Autophagy is a self-degradative process characterized by the removal of injured cellular components such as mitochondria in the skeletal muscles, and it is designed to maintain the growth, development, and quality of the mitochondrial networks [4, 6, 10, 11]. Mitochondria are a primary source of diaphragmatic ROS, a crucial upstream trigger that initiates the signaling events that lead to diaphragm myofibril atrophy after MV or during endotoxemia [6, 15, 28]. Although basal autophagy is important for maintaining cell survival, excessive autophagy induces pathological changes, such as muscle atrophy, intrinsic apoptosis, or cell death. Upregulation of LC3-II protein level has been described as a marker of increased autophagosome formation, whereas downregulation of p62 protein level is thought to be a marker of increased autophagic flux [6, 10]. By conjugating with phosphatidylethanolamin, LC3-I becomes a double-membraned autophagosome-bound LC3-II [11]. The accumulation of LC3-II in the diaphragm during MV could be primarily due to a pathological impairment of autophagosome degradation rather than upregulation of the autophagy pathway [10, 40]. In a recent study of sepsis, TLR4 activation increased autophagosome formation in a p38 MAPK-dependent manner [4]. In the current study, we observed that the combination of MV and endotoxemia can induce autophagy, as confirmed by the presence of autophagosomes near the mitochondria through TEM analysis and the increased and decreased expression levels of LC3-II and P62, respectively. Mitochondrial dysfunction was also reflected by the high mitochondrial injury score, extensive swelling, deformed cristae, misfolding of the inner membrane, and the increase in lipid deposition indicating an increased influx of metabolic substrates into the muscle fibers in the diaphragm. TLR4 homozygous knockout can dampen the autophagy–lysosome pathway and alleviate mitochondrial ultrastructural changes by inhibiting TLR4/NF-κB signaling.

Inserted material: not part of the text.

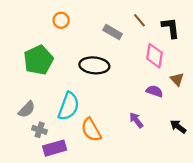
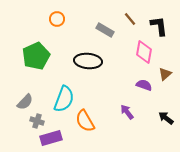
brown triangle: (177, 79) -> (165, 74), turned 32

This study had a limitation. Tang et al. demonstrated that the Janus Kinase (JAK)-STAT pathway is involved in the pathogenesis of MV-induced oxidative stress and VIDD [41]. In our study, partial inhibition of diaphragm injury through TLR4 knockout or pharmacologic inhibition with SN50 suggested that TLR4/NF-κB signaling was only one of the many pathways contributing to VIDD. Additional experiments are necessary to investigate the other pathogenic signaling pathways.

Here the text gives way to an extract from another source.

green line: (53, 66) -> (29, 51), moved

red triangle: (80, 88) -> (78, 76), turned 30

In the present study, we determined that the administration of endotoxin enhanced MV-induced diaphragmatic oxidative stress, proteolysis, apoptosis, and autophagy, resulting in increased oxidative loads. In addition, atrogin-1, MuRF-1, caspase-3, and LC3-II expressions were increased, whereas P62 expression was reduced in a murine model of endotoxemia used to simulate an ICU clinical scenario. The negative effects of MV with endotoxemia on the diaphragm can be attenuated by pharmacologic inhibition with an NF-κB inhibitor or by TLR4 homozygous knockout, thus interrupting the TLR4/NF-κB pathway. Knowledge of the combinatorial effects of mechanical forces and endotoxin on TLR4/NF-κB signaling might allow for the clarification of the pathophysiologic mechanisms that regulate VIDD in endotoxemia, which can necessitate long-term ventilator dependence and lead to poor outcomes. Furthermore, identification of the molecular mechanisms that regulate diaphragm injury is necessary for the advanced management of VIDD in patients with sepsis.